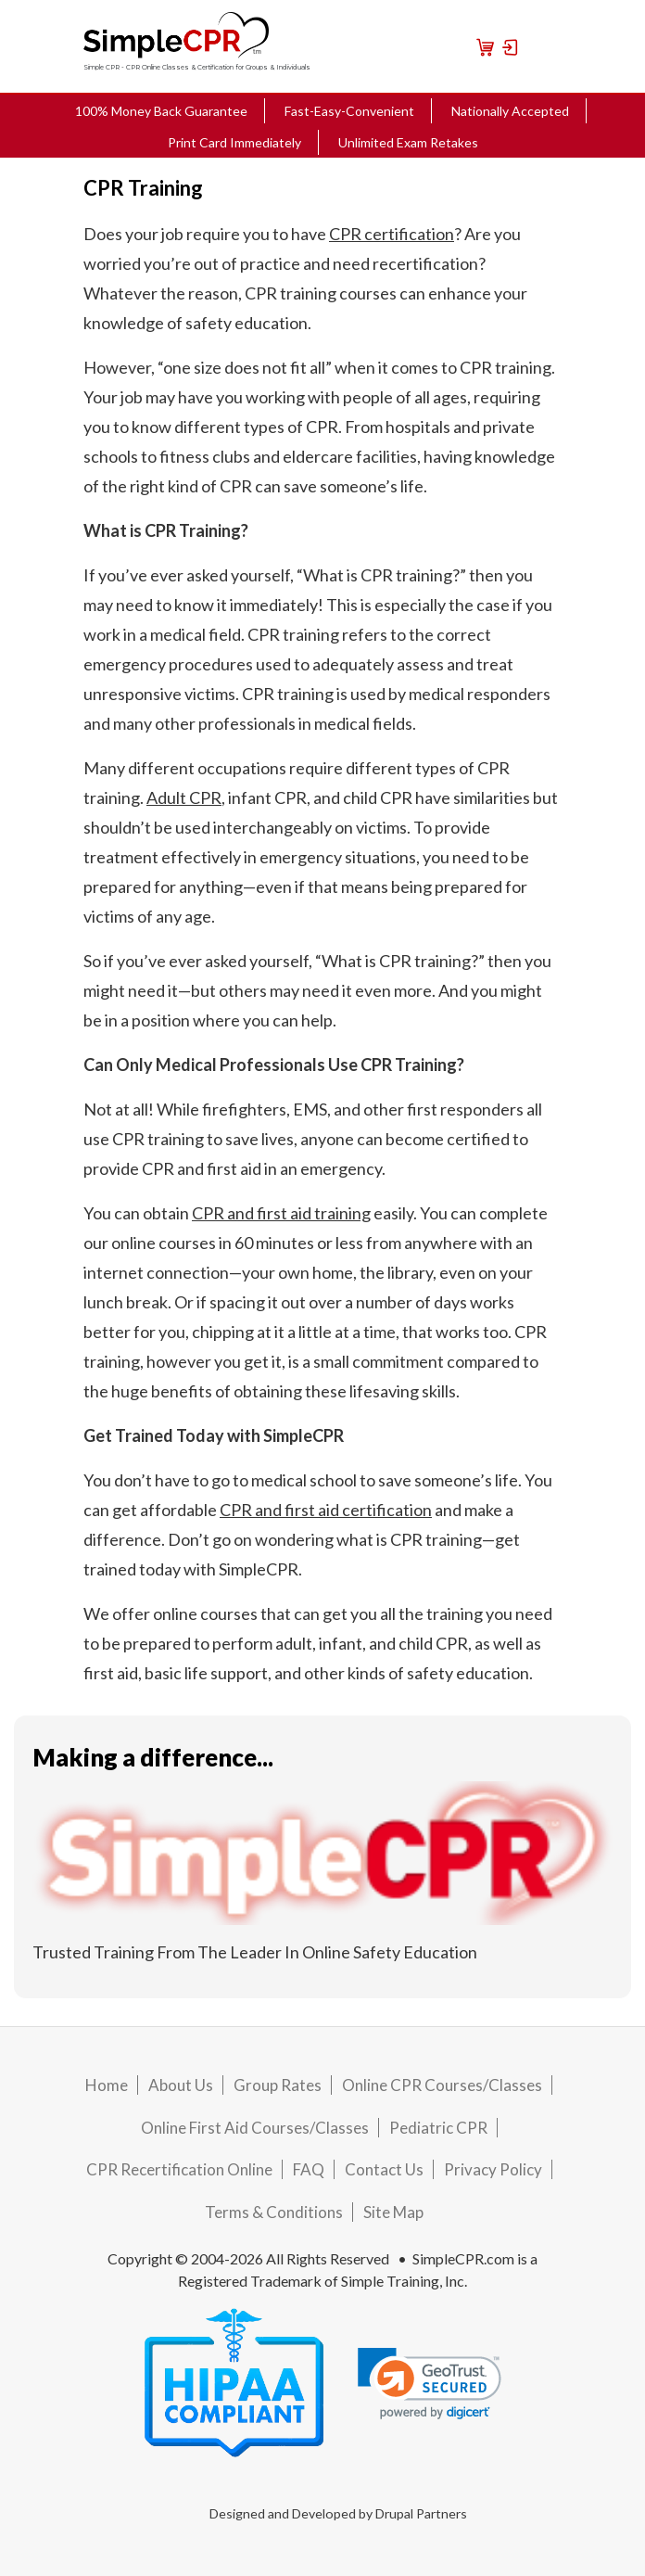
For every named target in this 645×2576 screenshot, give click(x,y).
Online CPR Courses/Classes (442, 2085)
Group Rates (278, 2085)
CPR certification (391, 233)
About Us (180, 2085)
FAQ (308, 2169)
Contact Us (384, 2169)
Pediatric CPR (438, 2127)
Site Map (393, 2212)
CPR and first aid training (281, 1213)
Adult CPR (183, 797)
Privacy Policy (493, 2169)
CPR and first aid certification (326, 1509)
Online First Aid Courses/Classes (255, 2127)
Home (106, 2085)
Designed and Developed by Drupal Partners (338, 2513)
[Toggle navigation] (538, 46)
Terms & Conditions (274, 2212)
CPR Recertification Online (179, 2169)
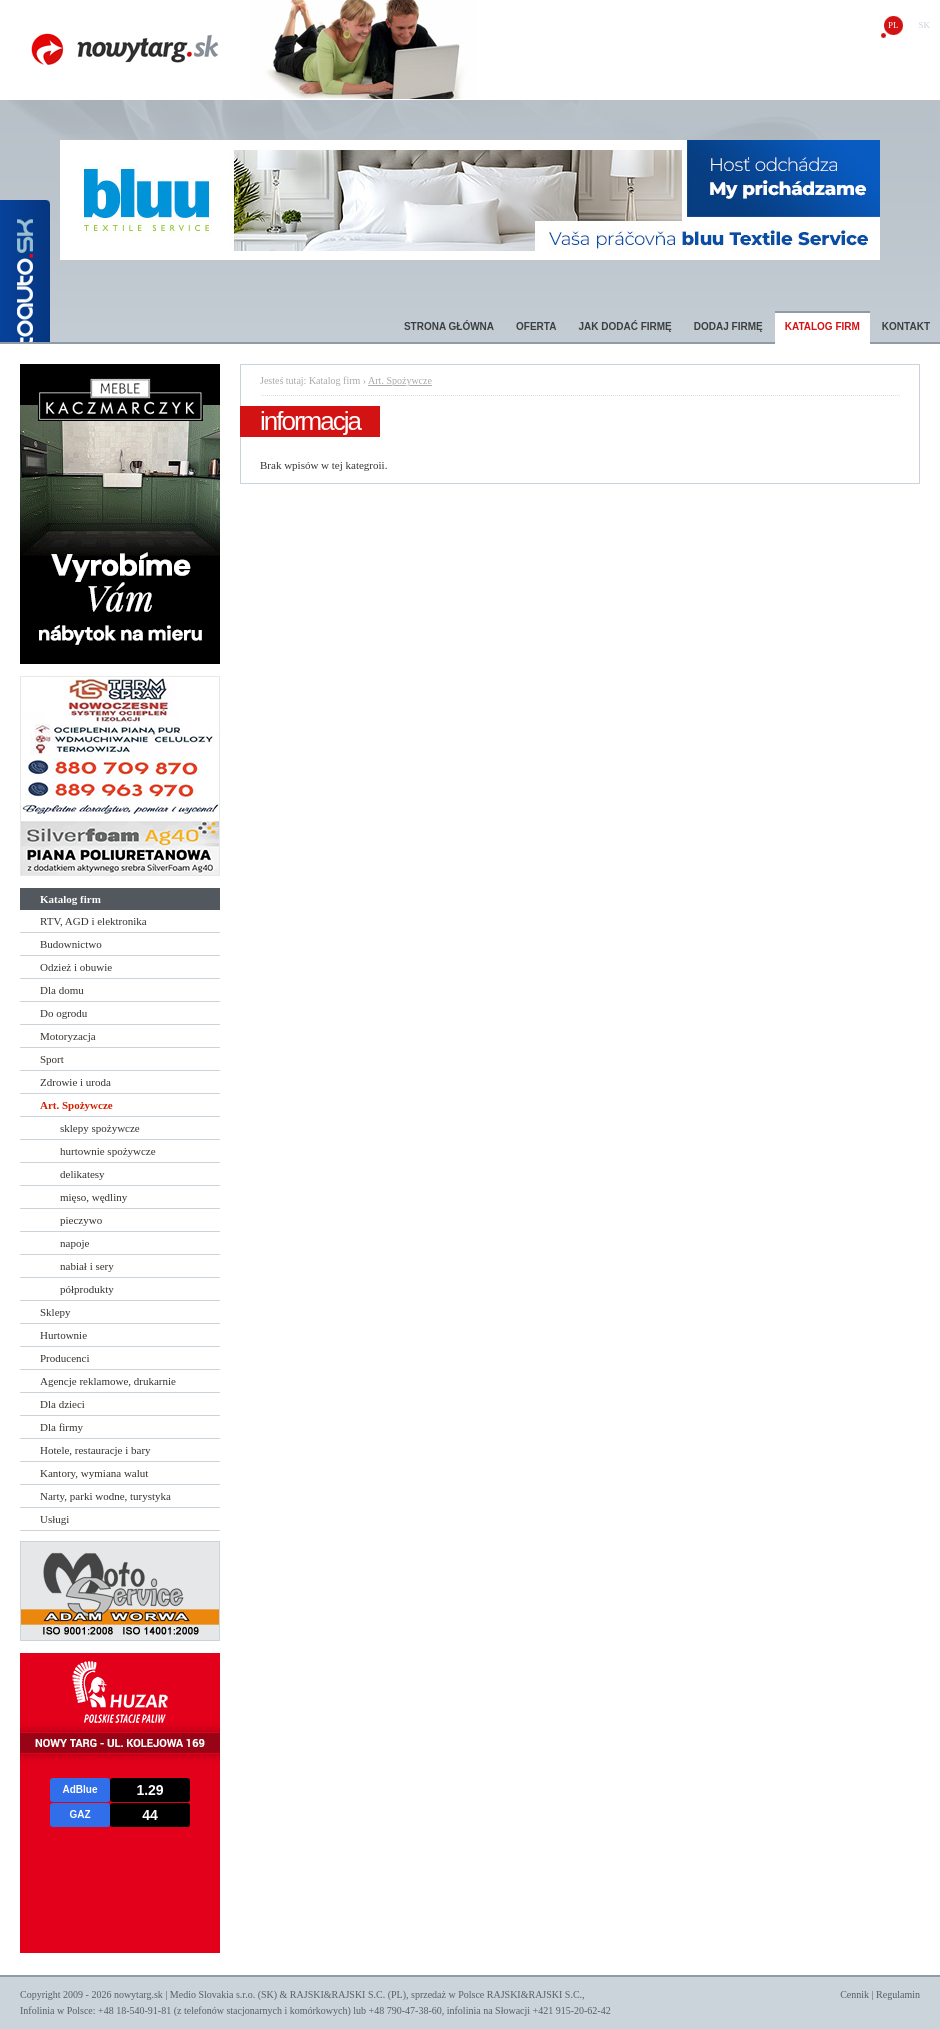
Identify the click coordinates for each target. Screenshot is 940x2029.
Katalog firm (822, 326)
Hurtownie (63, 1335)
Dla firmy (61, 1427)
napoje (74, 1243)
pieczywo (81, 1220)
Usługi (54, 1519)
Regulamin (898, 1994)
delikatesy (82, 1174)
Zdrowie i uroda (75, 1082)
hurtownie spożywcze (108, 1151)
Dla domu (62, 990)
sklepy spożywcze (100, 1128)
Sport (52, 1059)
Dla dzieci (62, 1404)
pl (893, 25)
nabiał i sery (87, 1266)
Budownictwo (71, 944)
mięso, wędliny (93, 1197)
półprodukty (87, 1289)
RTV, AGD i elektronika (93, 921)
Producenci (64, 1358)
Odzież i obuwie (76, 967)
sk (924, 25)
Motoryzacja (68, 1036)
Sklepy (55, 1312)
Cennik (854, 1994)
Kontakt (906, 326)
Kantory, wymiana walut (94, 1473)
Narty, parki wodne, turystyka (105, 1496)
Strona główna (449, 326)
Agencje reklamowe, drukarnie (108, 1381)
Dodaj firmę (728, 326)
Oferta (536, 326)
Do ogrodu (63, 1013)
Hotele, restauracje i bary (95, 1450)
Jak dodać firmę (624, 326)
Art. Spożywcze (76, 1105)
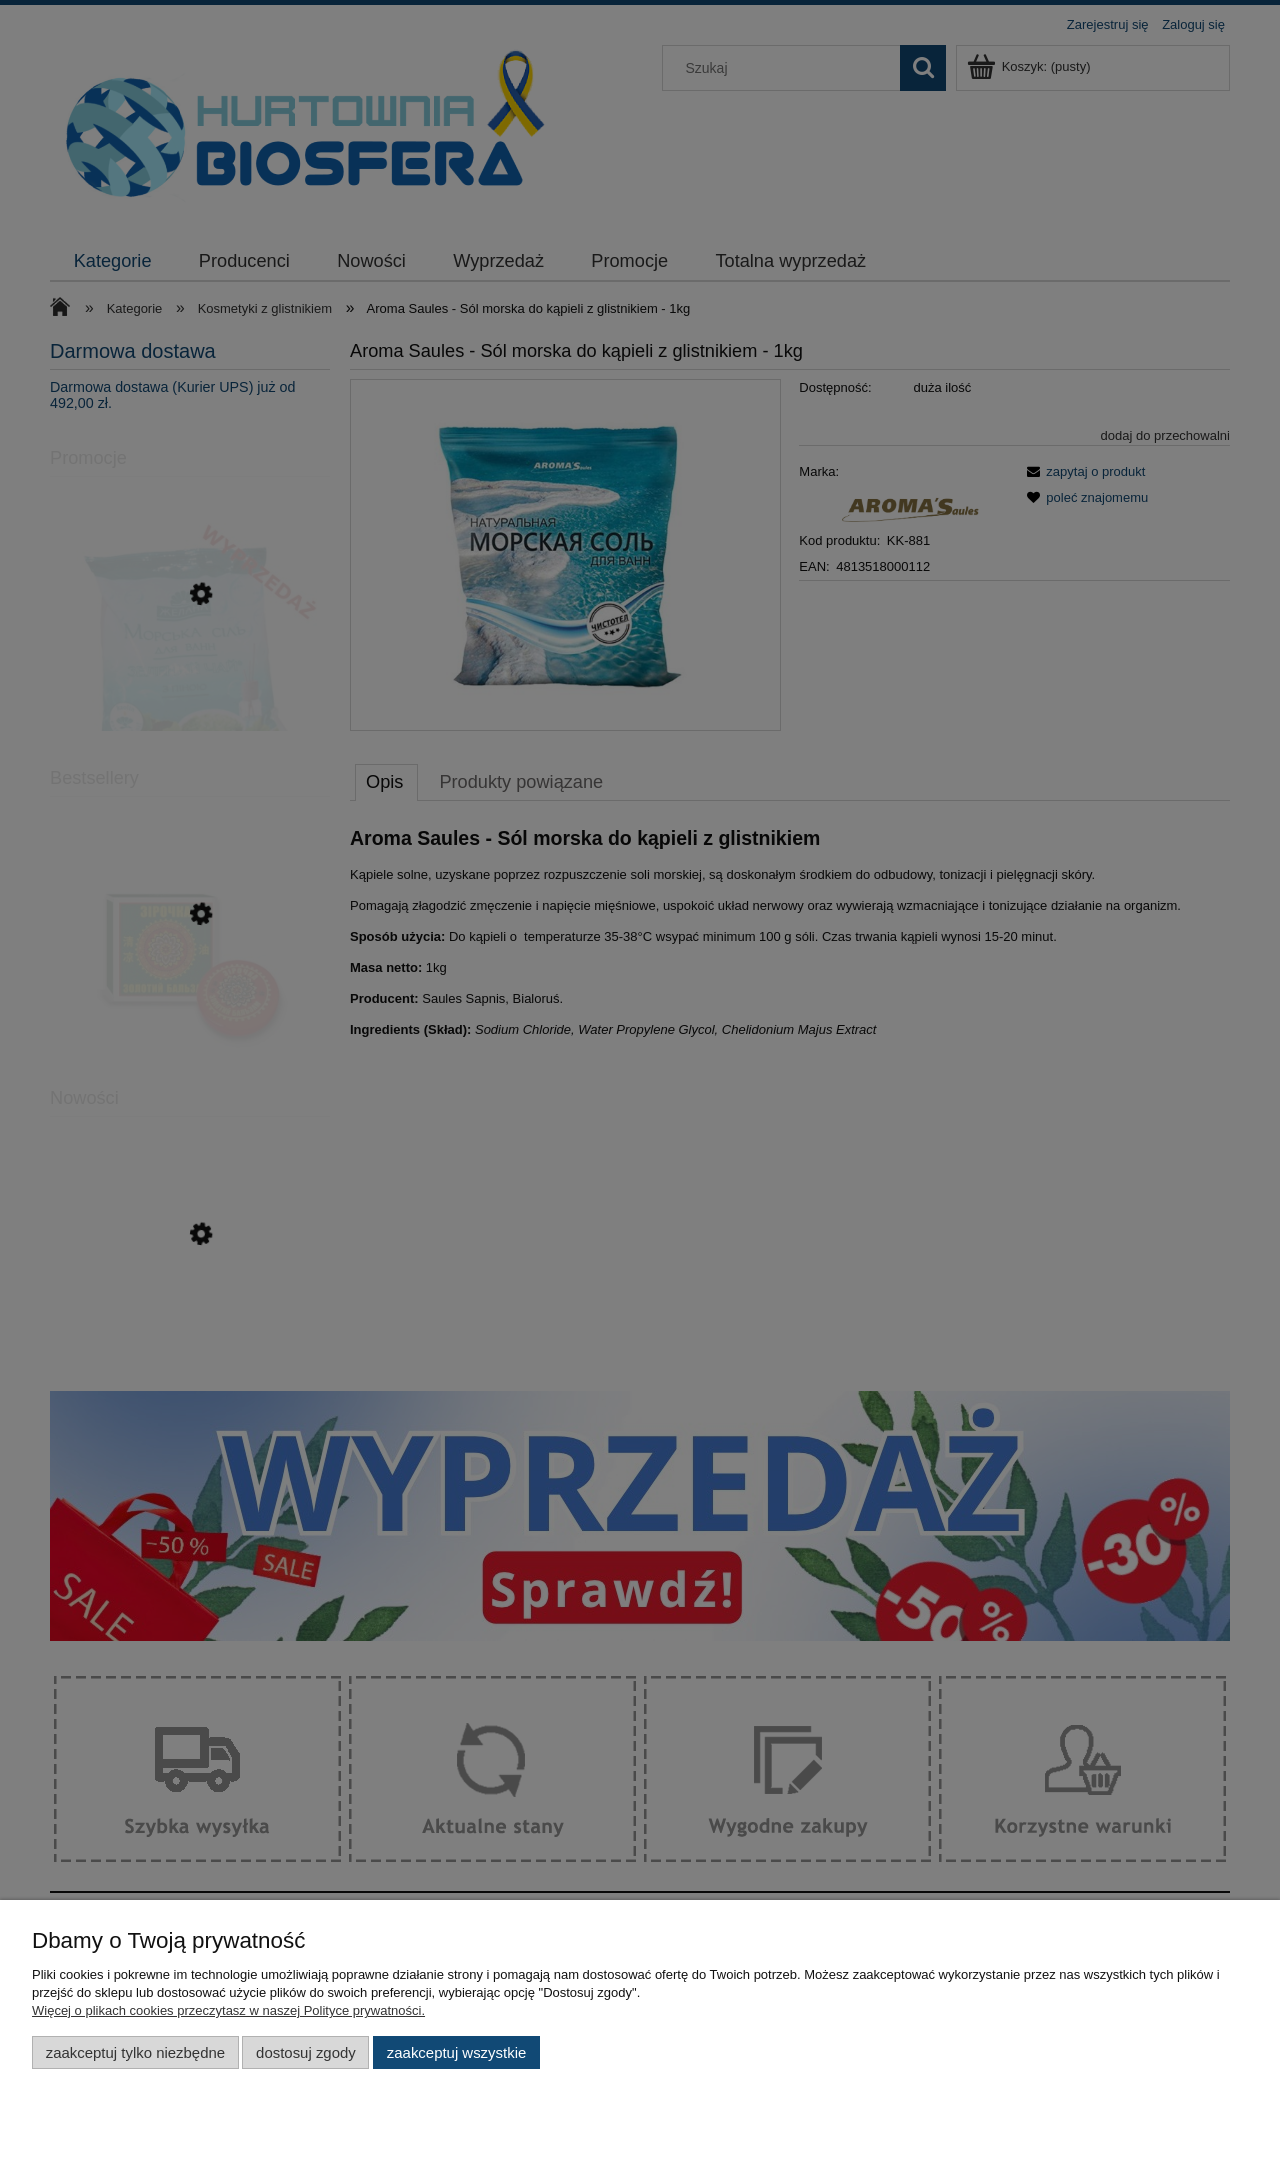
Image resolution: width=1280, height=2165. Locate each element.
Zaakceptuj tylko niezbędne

▶ _GOAL OF THE EXERCISE_
Using the records above, select and copy every line that has the word "Courses".

▶ _ANSWER FOR THIS EXERCISE_
Online CPR Courses/Classes (442, 2085)
Online First Aid Courses/Classes (255, 2127)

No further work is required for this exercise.